Well I want to back track a little, and tackle the age old issue of why security is generally applied as a post live issue.  Security practitioners, often evangelise on the “left shifting” of security.  Getting security higher up the production line, earlier in the software design life cycle and less as an audit/afterthought/pen testing exercise.  Why isn’t this really happening?  Well anecdotally, just look at the audit, pen testing and testing contractor rates.  They’re high and growing.  Sure, lots of dev teams and organisations are incorporating security architecture practices earlier in the dev cycle, but many find this too slow, expensive or inhibitive.  Many simply ship insecure software and assume external auditors will find the issues.

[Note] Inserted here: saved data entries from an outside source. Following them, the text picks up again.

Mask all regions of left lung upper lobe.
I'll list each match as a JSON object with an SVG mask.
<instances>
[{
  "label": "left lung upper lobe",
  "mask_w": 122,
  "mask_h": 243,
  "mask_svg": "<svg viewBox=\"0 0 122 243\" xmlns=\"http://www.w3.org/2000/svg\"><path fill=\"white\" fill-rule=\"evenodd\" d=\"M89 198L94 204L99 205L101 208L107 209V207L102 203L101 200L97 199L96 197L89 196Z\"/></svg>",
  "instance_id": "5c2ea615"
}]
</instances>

This I would say has resulted in variations of R3.  Dev as normal and simply flatten and rebuild in production in order to either prevent vulnerabilities being exploited, or recover from them faster.  Is this the approach many organisations are applying to newer architectures such as micro-services, server-less and IoT?

IoT, Microservices and Server-less


There are not many mature design patterns or vendors for things like micro-services security or even IoT security.  Yes, there are some interesting ideas, but the likes of Forrester, Gartner and other industry analysts, don’t to my knowledge, describe security for these areas as a known market size, or a level of repeatable maturity.  So what are the options?  These architectures ship with out security? Well, being a security guy, I would hope not.  So, what is the next best approach?  Maybe the triple R model is the next best thing.  Assume you’re going to breached – which CISO’s should be doing anyway – and focus on a remediation plan.

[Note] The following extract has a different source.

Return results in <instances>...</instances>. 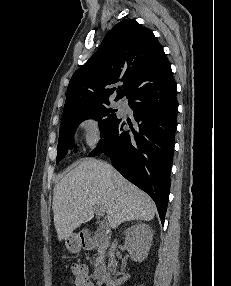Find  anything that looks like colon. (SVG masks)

The triple R approach does assume a few things though.  The main one, is that you have a known-safe place.  Whether that is focused on images, virtual machines or new credentials, there needs to be a position which you can rollback or forward to, that is believed to be more secure than the version before.  That safe place, also needs to evolve.  There is no point in that safe place being unable to deliver the services needed to keep end users happy.

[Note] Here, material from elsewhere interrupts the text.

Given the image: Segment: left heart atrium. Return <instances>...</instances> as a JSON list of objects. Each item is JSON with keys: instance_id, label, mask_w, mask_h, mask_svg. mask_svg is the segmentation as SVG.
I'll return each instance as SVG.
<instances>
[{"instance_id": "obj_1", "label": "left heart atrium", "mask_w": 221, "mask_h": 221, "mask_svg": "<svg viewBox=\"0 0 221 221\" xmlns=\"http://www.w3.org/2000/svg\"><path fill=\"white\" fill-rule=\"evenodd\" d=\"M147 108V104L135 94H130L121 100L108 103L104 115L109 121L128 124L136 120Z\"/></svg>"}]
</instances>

Options, Options, Options...


The main benefit of the triple R approach, is you have options – either as a response to a breach or vulnerability exposure, or as a preventative shortcut. It can bring other more pragmatic issues however.  If we’re referring to things like IoT security – how can devices, in the field and potentially aware from Internet connectivity – be hooked, rebuilt and re-keyed?  Can this be done in a hot-swappable model too, without interruptions to service?  If you need to rebuild a smart meter, you can’t possibly interrupt electricity supply to the property whilst that completes.

So the R3 model is certainly a powerful tool in the security architecture kit bag.  Is is suitable for all scenarios?  Probably not.  Is it a good “get out of jail” card in environments with highly optimized devops-esque process?  Absolutely.